Dogechain halted transactions this weekend after developers detected a critical bug in the project’s bridge contracts.
Dogechain was at risk of an exploit this weekend.
The project’s developers found a bug on Sept. 10 and paused block creation for several hours. On Sept. 11, the development team said the network was again live with ongoing maintenance.
The bug could have allowed attackers to freely mint wrapped DOGE (wDOGE) on the bridge network.
The project said that its network currently runs on a Proof-of-Authority (PoA) consensus mechanism that allowed the team to reverse the “unwarranted minting of wDOGE.” It added that it would remain under PoA until the team is fully prepared to transition to Proof-of-State (PoS) consensus.
Dogechain noted that the issue concerned an “internal bug” rather than “an exploit or hack.” The team assured the public that no Dogecoin (DOGE) had been lost or stolen.
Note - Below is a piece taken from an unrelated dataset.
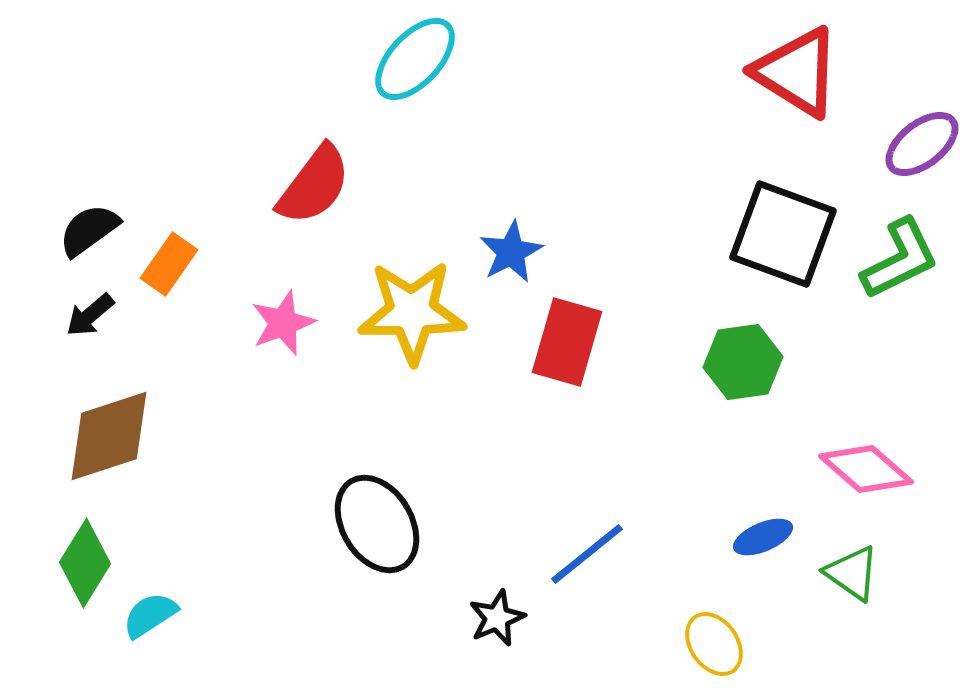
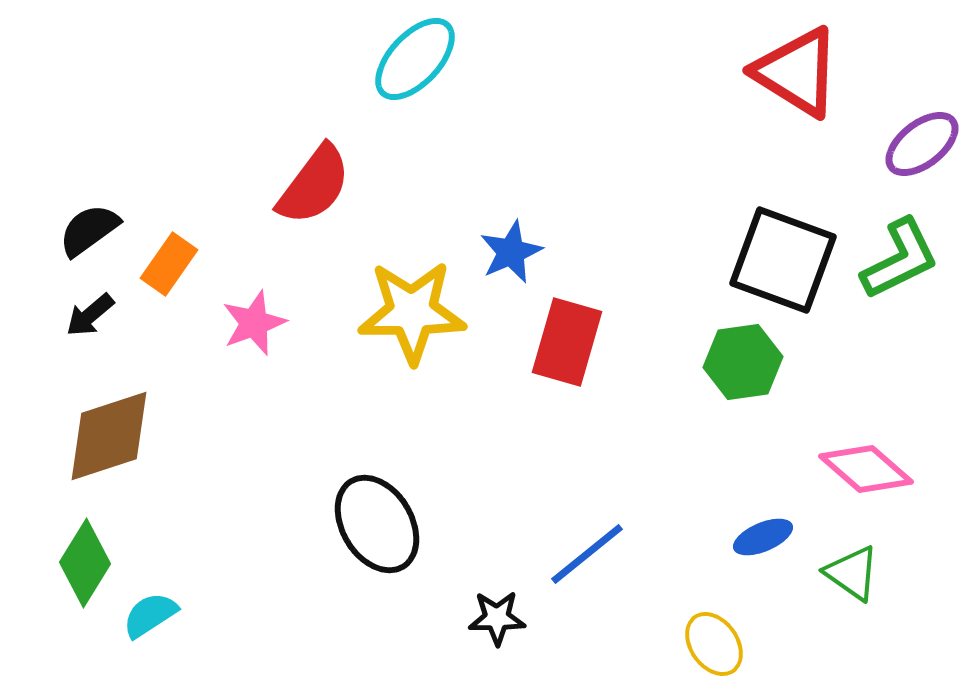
black square: moved 26 px down
blue star: rotated 4 degrees clockwise
pink star: moved 29 px left
black star: rotated 22 degrees clockwise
It added that no “internal funds” had been lost either—presumably referring to Dogechain (DC) and wrapped Doge (wDOGE) tokens.
However, some sources argue that Dogechain did indeed lose funds. Independent crypto researcher Crumbs suggested that an attacker exploited the vulnerability to mint 9.7 million wDOGE ($600,000). The supposed attacker converted as much as $316,000 to other assets; a portion of those funds may have been deposited to Binance.
Dogechain contributor Roc Zacharias responded to Crumbs and denied the theft, stating that the project “had [an] internal bug [and] no hack.” He continued,
“No funds lost. Nothing bridged out [or] lost like you’ve suggested here.”
Despite those denials, it appears that an Ethereum address beginning with 0x78F05… has been specifically blacklisted by Dogechain. Additionally, Dogechain’s official account of events implies that funds were minted without warrant at one point, even though those mints were reversed.
Those facts do not confirm that an attacker successfully committed theft. However, it does seem that an individual performed transactions that could have led to a loss of funds.
It should be emphasized that the vulnerability affects Dogechain, not Dogecoin. The two projects have no official relationship. Dogechain aims to build a Layer 2 network that allows bridged Dogecoin tokens to be used on new applications such as decentralized exchanges and NFT marketplaces.
Furthermore, the vulnerability described above is entirely unrelated to a data leak that recently affected the Shiba Inu token, another popular doge-themed blockchain project.